I favor eliminating the bans on SSM. I am not opposed to eliminating the bans on incest, but I find that it, probably for the reason you point out—that it’s a pretty small burden—not particularly important to me. I don’t have any justification for opposing it, so I don’t oppose it, but I don’t find that I really care very much. If it were never legalized, I wouldn’t think “What a great injustice.” I think iiandyiiii’s point about needing to see the faces/hear the stories is not true for me to accept something as unjust in theory, but it is true for me to accept that something must be done because of its major impact.

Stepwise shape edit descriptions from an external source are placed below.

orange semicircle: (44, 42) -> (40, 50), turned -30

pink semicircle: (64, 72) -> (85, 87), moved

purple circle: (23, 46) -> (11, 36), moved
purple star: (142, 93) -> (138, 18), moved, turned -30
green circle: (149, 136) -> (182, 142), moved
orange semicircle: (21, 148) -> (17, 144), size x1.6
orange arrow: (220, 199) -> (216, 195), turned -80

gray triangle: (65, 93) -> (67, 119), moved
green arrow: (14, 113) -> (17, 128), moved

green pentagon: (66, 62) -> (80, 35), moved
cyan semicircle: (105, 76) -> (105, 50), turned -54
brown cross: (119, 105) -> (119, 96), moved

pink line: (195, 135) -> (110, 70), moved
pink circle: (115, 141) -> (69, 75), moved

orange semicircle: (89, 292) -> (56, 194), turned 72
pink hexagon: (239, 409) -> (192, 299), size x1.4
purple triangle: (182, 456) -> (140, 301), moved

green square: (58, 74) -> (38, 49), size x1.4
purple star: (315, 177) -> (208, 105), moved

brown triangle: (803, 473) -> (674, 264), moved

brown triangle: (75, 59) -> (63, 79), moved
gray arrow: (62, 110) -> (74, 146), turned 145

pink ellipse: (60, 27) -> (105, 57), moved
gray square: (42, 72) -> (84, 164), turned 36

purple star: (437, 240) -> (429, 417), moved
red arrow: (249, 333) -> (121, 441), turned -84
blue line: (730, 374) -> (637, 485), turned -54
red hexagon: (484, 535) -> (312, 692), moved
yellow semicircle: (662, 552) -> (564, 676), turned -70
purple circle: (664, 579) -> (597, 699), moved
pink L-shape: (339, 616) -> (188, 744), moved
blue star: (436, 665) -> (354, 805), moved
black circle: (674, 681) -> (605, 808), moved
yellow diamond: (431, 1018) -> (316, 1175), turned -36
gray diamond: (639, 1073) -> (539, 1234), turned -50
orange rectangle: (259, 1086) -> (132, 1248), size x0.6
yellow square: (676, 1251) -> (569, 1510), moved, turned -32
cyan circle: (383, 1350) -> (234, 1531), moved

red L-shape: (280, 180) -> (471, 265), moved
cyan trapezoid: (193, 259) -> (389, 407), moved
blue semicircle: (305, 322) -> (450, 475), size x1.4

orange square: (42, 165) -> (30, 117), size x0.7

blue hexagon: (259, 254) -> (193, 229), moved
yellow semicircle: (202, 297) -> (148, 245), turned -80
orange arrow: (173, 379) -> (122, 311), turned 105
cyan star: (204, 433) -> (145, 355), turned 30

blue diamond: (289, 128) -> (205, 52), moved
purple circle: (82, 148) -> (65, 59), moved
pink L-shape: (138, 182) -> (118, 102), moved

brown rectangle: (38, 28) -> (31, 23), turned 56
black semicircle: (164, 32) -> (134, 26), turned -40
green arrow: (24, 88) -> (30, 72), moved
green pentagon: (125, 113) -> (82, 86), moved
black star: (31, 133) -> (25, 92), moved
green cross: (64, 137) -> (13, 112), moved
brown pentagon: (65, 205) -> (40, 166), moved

Yeah, I have the sense that the legal ramifications of next-of-kinship in our two countries are sufficiently different that my challenge to your assertion is not useful. Consider it withdrawn.
I really need to add a disclaimer to any post I make. “Warning: This poster is a married, white, middle-class professional from Connecticut. All opinions expressed tend to presume that this baseline represents the normal situation.”
I find this reasoning factually mistaken, sexist, and anti-freedom.
First, in order for this to be a problem, there needs to be a large contingent of women out there who really want to be one of multiple wives to a rich dude–a large enough contingent that it’d skew society the way you suggest. I see no evidence at all that this contingent of women exists. Factually mistaken.
Second, sexist: it both imputes ugly motives to women (they’re looking for a sugar daddy!) and ignores the equivalent ugly motives that you can stereotype men with (they’re looking for a hottie!) Wouldn’t an equal problem be that hot women would have a harem of men, and less stereotypically attractive women would have trouble finding dates? The ugly suggestions about how you think about women, coupled with the lack of equivalent ugly thoughts about men, is sexist.
Third, it’s anti-freedom. Let’s stipulate points one and two: there really is a significant group of women who just want to be part of a rich dude’s harem, and there really isn’t an equivalent group of dudes who want to be part of a hot woman’s harem. Who the hell are you to tell those women that they can’t do the thing they want, that they have to marry a poor guy instead?
There may be reasonable objections to polygamy, but this category of objection–concern that working-class stiffs can’t get laid–is not among them.